Reference: 2312.17082 w/ M. Najjar, J. Tian
Jiahua Tian
3d N=2 from M-theory on CY4 and IIB brane box-Part II
Following the talk by Professor Yi-Nan Wang, in part II I will first present more examples geometrically engineered by M-theory on C^4 orbifolds. Via generalized McKay correspondence we are able to determine several physical quantities of the 3D N=2 theory that are closely related to the group theoretical data of finite subgroups of SU(4). I will then introduce a new way to construct 3D N=2 theories via a brane box method. A brane box can be visualized as a diagram of intersecting planes in R^3 and is shown to be dual to a toric CY4. The planes in a brane box diagram are naturally interpreted as effective 4-branes in 8D maximal supersymmetric theory via IIB/M-theory duality. Various physical properties of the 3D N=2 theory are shown to be related to the diagrammatical properties of the brane box diagram.

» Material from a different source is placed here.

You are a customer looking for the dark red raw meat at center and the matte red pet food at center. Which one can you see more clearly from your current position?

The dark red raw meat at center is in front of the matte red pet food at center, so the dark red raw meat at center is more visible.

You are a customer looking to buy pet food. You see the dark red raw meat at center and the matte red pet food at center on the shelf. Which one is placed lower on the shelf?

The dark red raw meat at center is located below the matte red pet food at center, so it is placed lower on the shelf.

I will also discuss the stringy states and the codimension-2 branes in the brane box system, along with their physical applications.
Jiakang Bao
On the 2-3-4 of Crystal Melting
I will discuss the counting of BPS states of quiver quantum mechanics in the setting of Type IIA string theory on toric Calabi-Yau (CY) threefolds and fourfolds. For CY threefolds, it is well-known that the BPS spectra are encoded by the (3d) crystal melting models. It turns out that the fixed points are still labelled by the similar combinatorial structure for the fourfolds, but the (4d) crystals do not contain the full information. For both threefolds and fourfolds, this can be seen from the JK residue formula, where it also recovers the weights (which are just signs for threefolds but are more non-trivial for fourfolds) in the BPS partition function. In the threefold cases, the (2-parametric) quiver Yangians realize the BPS algebras with the crystals as their representations. I will also mention the difficulties of such generalizations to the fourfold cases.
Jie Gu
Resurgent structures of free energies and Wilson loops in topological string
Perturbative series in topological string theory, such as perturbative free energies and perturbative Wilson loops, can be computed to higher orders. They also have non-perturbative corrections, and the resurgence theory predicts that they can be encoded in trans-series, and furthermore they control the perturbative series via Stokes transformations. Based on the previous results of Couso-Santamaria et.al., we solve the non-perturbative trans-series for both free energies and Wilson loops exactly through a trans-series extension of the BCOV holomorphic anomaly equations. We also give strong evidence that the Stokes constants associated to the Stokes transformations are identified with BPS/DT invariants.
Yehao Zhou
Vertex algebras and Nakajima quiver varieties
Given a framed quiver Q, one can associate a vertex algebra V(Q) by a BRST reduction procedure. V(Q) is closely related to 1) vertex algebra associated to the 4d N=2 quiver gauge theory of Q; 2) boundary vertex algebra of the H-twisted 3d N=4 quiver gauge theory of Q. In the recent work of Arakawa-Kuwabara-Moller, a sheaf of \hbar-adic vertex algebras on the Hilbert scheme of C^2 is defined. A generalization of their construction leads to a sheaf of \hbar-adic vertex algebras on the Nakajima quiver variety M(Q) for every Q. There is a natural vertex algebra map from V(Q) to the global section of the aforementioned sheaf, and I will exploit this map to study the properties of V(Q). In particular I will introduce a reduction operation on the quiver variety which induces a map from V(Q) to V(Q’) where Q’ is a quiver with one less node. In good situations, iterative quiver reductions result in free-field realization of V(Q). In type A examples, such free-field realization helps to identify affine W-algebra as vertex subalgebra of V(Q). This talk is based on the joint works (2312.13363 and another in preparation) with Ioana Coman, Myungbo Shim, and Masahito Yamazaki.